Project Description

We attempt to replicate the results of Baron et al., processing single-cell RNA-seq data to identify commmon and uncommon cell types in the human pancreas.

Contributors

Daniel Gealow, Nikita Tomar, and David Lenci

Repository Contents

Project 4 Report.pdf: Our final report.

count_barcodes.qsub: A shell script (to be submitted to the qsub queue) that runs three instances of zcat in parallel, each gradually piping the contents of one of the sample barcode fastq files to an instance of count_barcodes.py.

count_barcodes.py: Recieves a fastq file as piped input and counts the number of occure barcodes (first 19 bp in the sequence) into a Counter() dictionary, which is then saved to a pickle file.

plot_bc_counts.py: Plots the distribution of barcode counts in each pickle file in two figures to help determine an appropriate filter cutoff.

create_whitelist.py: Determines the set of barcodes that appear at least 10^4.5 times in any of the pickled counters, and writes them to whitelist files. (The combined whitelist.txt file is the one that we actually use in our further analysis).
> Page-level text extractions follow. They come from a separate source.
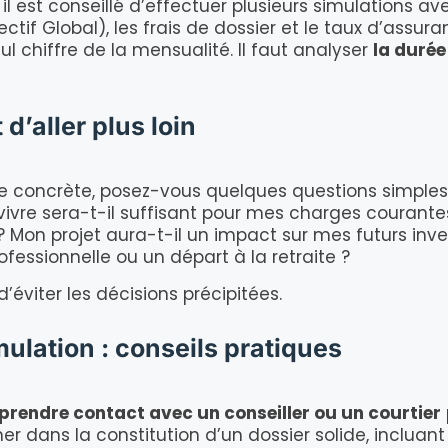
 est conseillé d’effectuer plusieurs simulations ave
f Global), les frais de dossier et le taux d’assuran
eul chiffre de la mensualité. Il faut analyser
la duré
d’aller plus loin
concrète, posez-vous quelques questions simples, m
re sera-t-il suffisant pour mes charges courantes 
? Mon projet aura-t-il un impact sur mes futurs i
essionnelle ou un départ à la retraite ?
éviter les décisions précipitées.
ulation : conseils pratiques
prendre contact avec un conseiller ou un courtier
dans la constitution d’un dossier solide, incluant l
generate_index.qsub: Runs salmon index to generate an index from the gencode v40 human reference transcriptome.

run_alevin.qsub: Runs salmon alevin to generate the UMI count matrix. Requires the barcode and read 2 files for each of the three samples, the whitelist.txt file, a transcript-to-gene mapping file (t2g_map.tsv), and the index created by generate_index.qsub.

Programmer.R: Processes the avelin data, filters out low quality genes, reduces dimension and performs clustering on them.

analyst_main.R: Contains the code for identifying potential cell markers, labeling clusters, and then generating the clustered heatmap.